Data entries
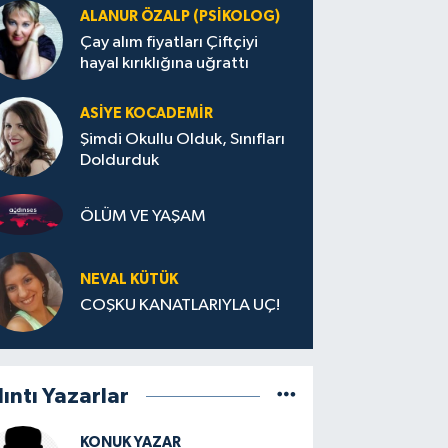
ALANUR ÖZALP (PSIKOLOG)
Çay alım fiyatları Çiftçiyi
hayal kırıklığına uğrattı
ASIYE KOCADEMİR
Şimdi Okullu Olduk, Sınıfları
Doldurduk
ÖLÜM VE YAŞAM
NEVAL KÜTÜK
COŞKU KANATLARIYLA UÇ!
lıntı Yazarlar
KONUK YAZAR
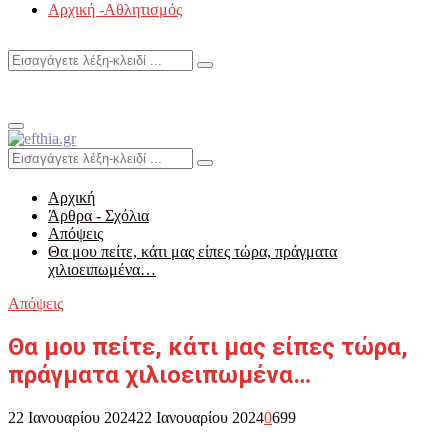
Αρχική -Αθλητισμός
Search
Search
for:
Primary
Menu
Search
Search
for:
Αρχική
Άρθρα - Σχόλια
Απόψεις
Θα μου πείτε, κάτι μας είπες τώρα, πράγματα
χιλιοειπωμένα…
Απόψεις
Θα μου πείτε, κάτι μας είπες τώρα,
πράγματα χιλιοειπωμένα…
22 Ιανουαρίου 2024
22 Ιανουαρίου 2024
0
699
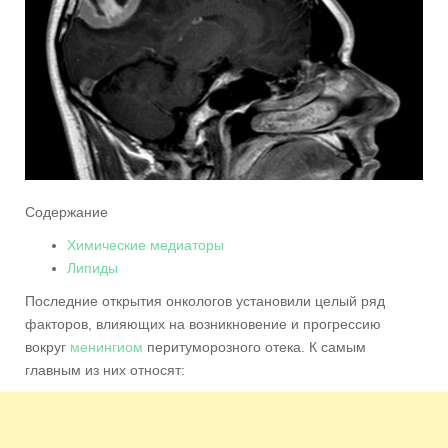
Содержание
Химические медиаторы
Липиды
Последние открытия онкологов установили целый ряд
факторов, влияющих на возникновение и прогрессию
вокруг
менингиом
перитуморозного отека. К самым
главным из них относят:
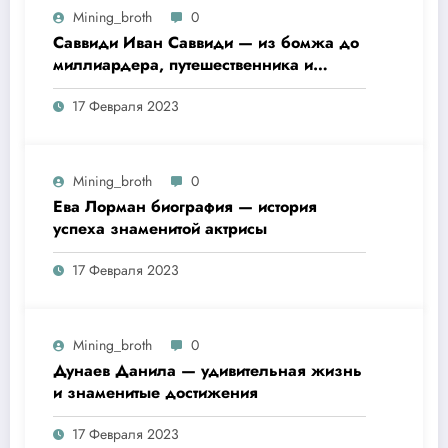
Mining_broth
0
Саввиди Иван Саввиди — из бомжа до
миллиардера, путешественника и
футбольного президента —
17 Февраля 2023
удивительная биография
Mining_broth
0
Ева Лорман биография — история
успеха знаменитой актрисы
17 Февраля 2023
Mining_broth
0
Дунаев Данила — удивительная жизнь
и знаменитые достижения
17 Февраля 2023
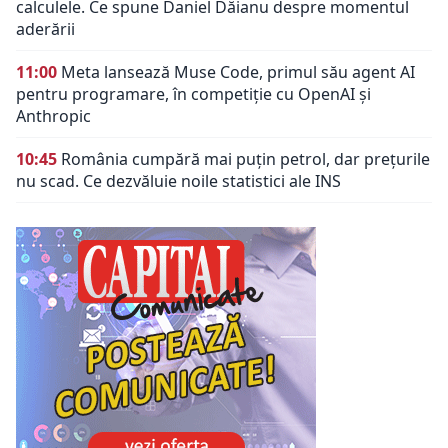
calculele. Ce spune Daniel Dăianu despre momentul
aderării
11:00
Meta lansează Muse Code, primul său agent AI
pentru programare, în competiție cu OpenAI și
Anthropic
10:45
România cumpără mai puțin petrol, dar prețurile
nu scad. Ce dezvăluie noile statistici ale INS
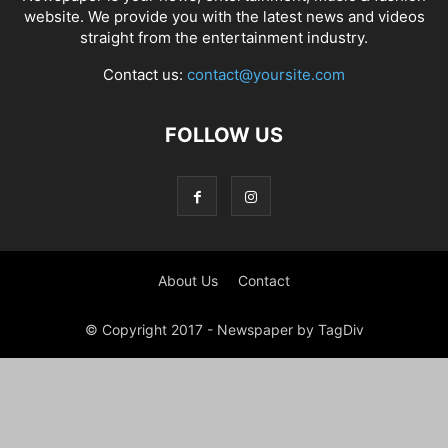
website. We provide you with the latest news and videos
straight from the entertainment industry.
Contact us:
contact@yoursite.com
FOLLOW US
About Us
Contact
© Copyright 2017 - Newspaper by TagDiv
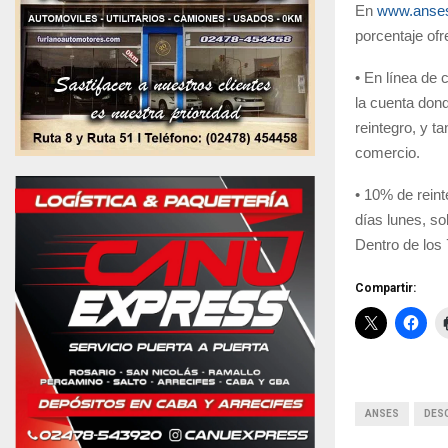
En
www.anses.
porcentaje ofr
•
En línea de c
la cuenta dond
reintegro, y t
comercio.
•
10% de reint
días lunes, so
Dentro de los 
Compartir:
ANSES
DES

--- INSTRUCTIONS FOR THE TASK ---
Only the lines from the top of the data through the line with "website. We provide" should be quoted, exactly and with both ends kept; skip the pictures.

--- WORKED SOLUTION ---
ALANUR ÖZALP (PSIKOLOG)
Çay alım fiyatları Çiftçiyi
hayal kırıklığına uğrattı
ASIYE KOCADEMİR
Şimdi Okullu Olduk, Sınıfları
Doldurduk
ÖLÜM VE YAŞAM
NEVAL KÜTÜK
COŞKU KANATLARIYLA UÇ!
lıntı Yazarlar
KONUK YAZAR
Αρχική -Αθλητισμός
Search
Search
for:
Primary
Menu
Search
Search
for:
Αρχική
Άρθρα - Σχόλια
Απόψεις
Θα μου πείτε, κάτι μας είπες τώρα, πράγματα
χιλιοειπωμένα…
Απόψεις
Θα μου πείτε, κάτι μας είπες τώρα,
πράγματα χιλιοειπωμένα…
22 Ιανουαρίου 2024
22 Ιανουαρίου 2024
0
699
Содержание
Химические медиаторы
Липиды
Последние открытия онкологов установили целый ряд
факторов, влияющих на возникновение и прогрессию
вокруг
менингиом
перитуморозного отека. К самым
главным из них относят:
Mining_broth
0
Саввиди Иван Саввиди — из бомжа до
миллиардера, путешественника и
футбольного президента —
17 Февраля 2023
удивительная биография
Mining_broth
0
Ева Лорман биография — история
успеха знаменитой актрисы
17 Февраля 2023
Mining_broth
0
Дунаев Данила — удивительная жизнь
и знаменитые достижения
17 Февраля 2023
calculele. Ce spune Daniel Dăianu despre momentul
aderării
11:00
Meta lansează Muse Code, primul său agent AI
pentru programare, în competiție cu OpenAI și
Anthropic
10:45
România cumpără mai puțin petrol, dar prețurile
nu scad. Ce dezvăluie noile statistici ale INS
website. We provide you with the latest news and videos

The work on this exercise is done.